There is great fun to be had in asking Filipinos how to make adobo, particularly when they are in groups. Filipino cooking is an evolutionary masterpiece, a cuisine that includes Chinese, Spanish, American and indigenous island influences, all rolled into one. But where for one Filipino the most important aspect of the dish is Spanish, for another it is Chinese, or both, or neither. (The journalist and food historian Raymond Sokolov has made the point that the ingredients for adobo were present in the Philippines before Magellan — only the name, which comes from a Spanish word for sauce, came later. “Lexical imperialism,” he called this process.)

There are a number of quotes from New York chefs Amy Besa and Romy Dorotan, authors of Memories of Philippine Kitchens and proprietors of Brooklyn’s Purple Yam Restaurant.

Although I’m not sure of the dish’s history beyond the article, it seems to be a food preparation style that has taken shape to preserve the food as much as cook it. You will notice that the dish will keep a long time in the refrigerator, and you can imagine that historically this was a good way to prepare tasty food that wouldn’t go bad immediately in the tropical climate of the Philippines.

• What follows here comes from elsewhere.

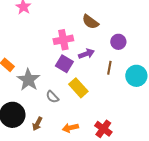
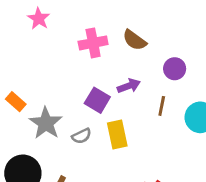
pink cross: (63, 40) -> (93, 43), moved
yellow rectangle: (78, 88) -> (117, 135), turned 30
gray semicircle: (52, 97) -> (82, 136), moved, turned -72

I prefer the soy-sauce-based dish, especially prepared with chicken and lots of garlic. It’s wondrously simple to make. Here’s a basic recipe from my Manila friend Ricky Punzalan (with permission):

Ricky’s Basic Adobo

Ingredients

  • pieces of one chicken (or cubed pork, or a combination)
  • 1/2 cup soy sauce (prefer a Philippine brand according to my Filipino friends)
  • 1/4 cup coconut vinegar
  • 1 head of garlic (cloves separated, crushed, and peeled)
  • 1/2 cup water (or a bit more to cover the meat, but be wary of adding too much since the sauce will take longer to thicken with more liquid)

Preparation. Combine the ingredients in a pot, then boil until the meat is tender and the sauce has thickened (about an hour). Serve the meat over white rice, and spoon the sauce over the meat and rice.

As the NYT article points out, each family or community will have its own recipe. This is just a basic outline for the soy-sauce-based dish. Enjoy!